Social media requires long term strategies
Social Media is not just about the short term. It’s not just about a small project here or there to check what is going on. Strategically companies need to be connected to social media for the long term. Why? Because they need to create long term loyalty with their stakeholders who are using social media and also because they need to treat social media as a resource of intelligence. They need to know what is coming up. What is likely to surface next on a blog or what is spreading like wildfire across Twitter. It makes good business sense.
Companies need to start planning for the long term now. If you are forced to suddenly engage with social media, you are not going to be able to do so within a week or a month.
In order to do this, some companies are turning to their trusted but often highly expensive incumbent agencies.
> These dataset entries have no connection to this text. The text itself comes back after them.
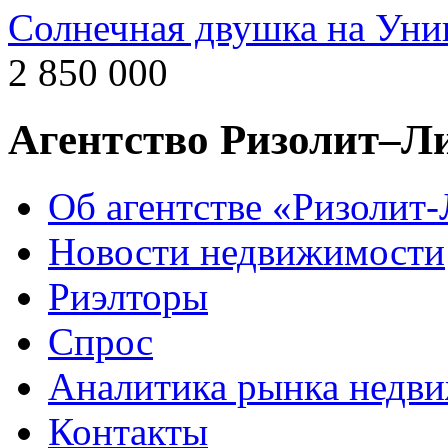
Солнечная двушка на Уни
2 850 000
Агентство Ризолит–Л
Об агентстве «Ризолит
Новости недвижимости
Риэлторы
Спрос
Аналитика рынка недв
Контакты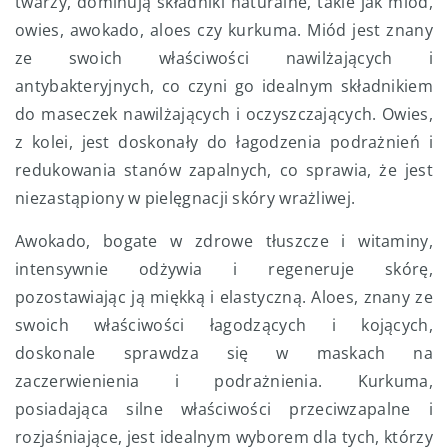
twarzy, dominują składniki naturalne, takie jak miód,
owies, awokado, aloes czy kurkuma. Miód jest znany
ze swoich właściwości nawilżających i
antybakteryjnych, co czyni go idealnym składnikiem
do maseczek nawilżających i oczyszczających. Owies,
z kolei, jest doskonały do łagodzenia podrażnień i
redukowania stanów zapalnych, co sprawia, że jest
niezastąpiony w pielęgnacji skóry wrażliwej.
Awokado, bogate w zdrowe tłuszcze i witaminy,
intensywnie odżywia i regeneruje skórę,
pozostawiając ją miękką i elastyczną. Aloes, znany ze
swoich właściwości łagodzących i kojących,
doskonale sprawdza się w maskach na
zaczerwienienia i podrażnienia. Kurkuma,
posiadająca silne właściwości przeciwzapalne i
rozjaśniające, jest idealnym wyborem dla tych, którzy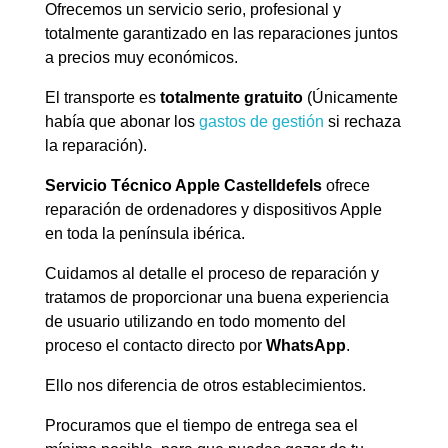
Ofrecemos un servicio serio, profesional y
totalmente garantizado en las reparaciones juntos
a precios muy económicos.
El transporte es
totalmente gratuito
(Únicamente
había que abonar los
gastos de gestión
si rechaza
la reparación).
Servicio Técnico Apple Castelldefels
ofrece
reparación de ordenadores y dispositivos Apple
en toda la península ibérica.
Cuidamos al detalle el proceso de reparación y
tratamos de proporcionar una buena experiencia
de usuario utilizando en todo momento del
proceso el contacto directo por
WhatsApp
.
Ello nos diferencia de otros establecimientos.
Procuramos que el tiempo de entrega sea el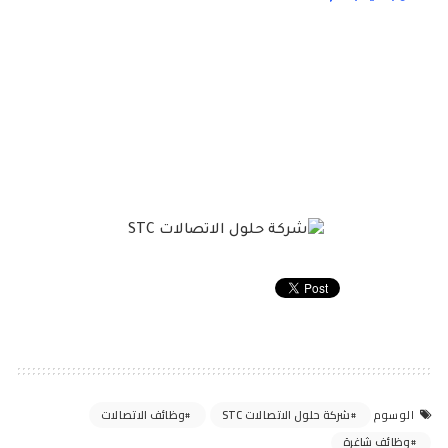
شركة حلول الاتصالات STC
وظائف الاتصالات
الوسوم
وظائف شاغرة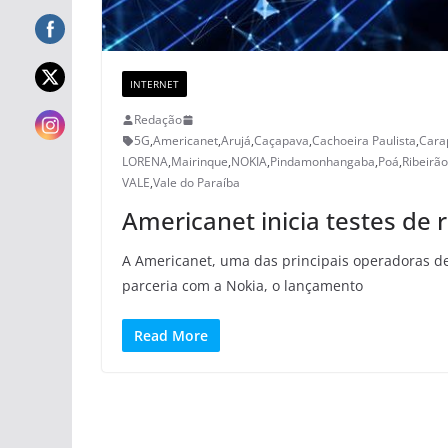
INTERNET
Redação
5G
,
Americanet
,
Arujá
,
Caçapava
,
Cachoeira Paulista
,
Cara
LORENA
,
Mairinque
,
NOKIA
,
Pindamonhangaba
,
Poá
,
Ribeirão
VALE
,
Vale do Paraíba
Americanet inicia testes d
A Americanet, uma das principais operadoras de
parceria com a Nokia, o lançamento
Read More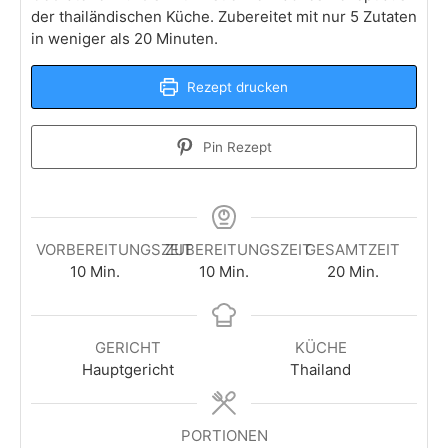
der thailändischen Küche. Zubereitet mit nur 5 Zutaten
in weniger als 20 Minuten.
Rezept drucken
Pin Rezept
VORBEREITUNGSZEIT
ZUBEREITUNGSZEIT
GESAMTZEIT
Minuten
Minuten
Minuten
10
Min.
10
Min.
20
Min.
GERICHT
KÜCHE
Hauptgericht
Thailand
PORTIONEN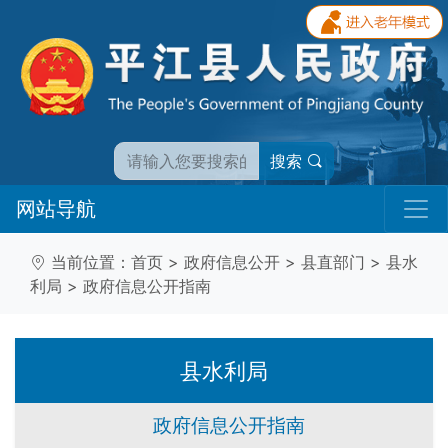
搜索
网站导航
当前位置：
首页
>
政府信息公开
>
县直部门
>
县水
利局
>
政府信息公开指南
县水利局
政府信息公开指南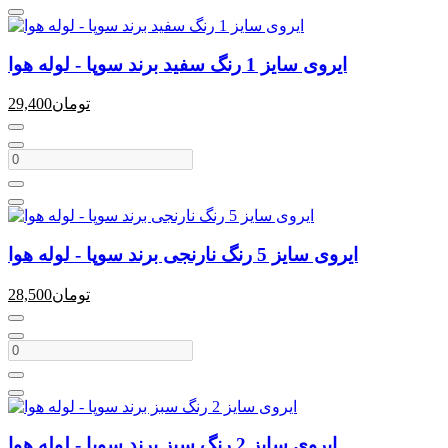
ایروی سایز 1 رنگ سفید برند سوپا - لوله هوا
تومان
29,400
ایروی سایز 5 رنگ نارنجی برند سوپا - لوله هوا
تومان
28,500
ایروی سایز 2 رنگ سبز برند سوپا - لوله هوا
This is natural but in most cases it is not appropriate and it can lead to costly mistakes as incumbents don’t have a deep seated knowledge or understanding of social media culture. Often they are not experienced or knowledgeable enough to provide their clients with the best and most up-to-date advice they require. Or they might downplay its significance out of a desire to maintain the status quo at the expense of the effectiveness of their client’s communications.
In order to adapt to the new culture of social media, businesses need to work with nimble and innovative specialists who are not weighed down with the baggage of the old media world. Of course the old media world still has its role but every company needs to look to the future. And the future is a few seconds away on the internet where each day I can see more and more people using social technologies to share information and news without relying upon traditional editors controlling them and telling them in effect what they should be interested in.
Whereas traditional media is about leveraging contacts with key journalists and editors. Something which incumbent PR agencies can be brilliant at doing. Social media is about harnessing the community who vote on what content they think is most interesting. It is a completely different approach and requires completely different skills and a new mindset.
Thankfully increasing numbers of enlightened and intelligent directors of communications are choosing to come to ItsOpen (itsopen.co.uk) for that reason. They are a bit suspicious of their incumbent agencies who, while very good at what they do, have built their success off the back of an old media model and culture which is no longer entirely relevant for today’s social media age. Dealing with a group of anonymous but influential bloggers is quite different to having an off-the-record briefing with a journalist you have wined and dined and partied with.
You only have to look at the readership figures of most newspapers (as opposed to their sites) to see that more and more people are getting their information now online. And all around us telephone companies are launching new slicker models which enable you to link to Twitter or Facebook or YouTube more quickly and easily so you can share updates with your friends and colleagues. And it’s not just B2C either. You cannot define social media in such narrow terms. Social Media is being used by all groups: as we know even the President of the United States is twittering. Six months ago that would have been dismissed as absurd. But now it is accepted and we know how popular he is. Just imagine if your company could harness social media like Obama’s communications team!!
Whether or not you feel culturally comfortable with social media at this early phase, it makes commercial sense to be where you customers and stakeholders are and not where you would prefer them to be!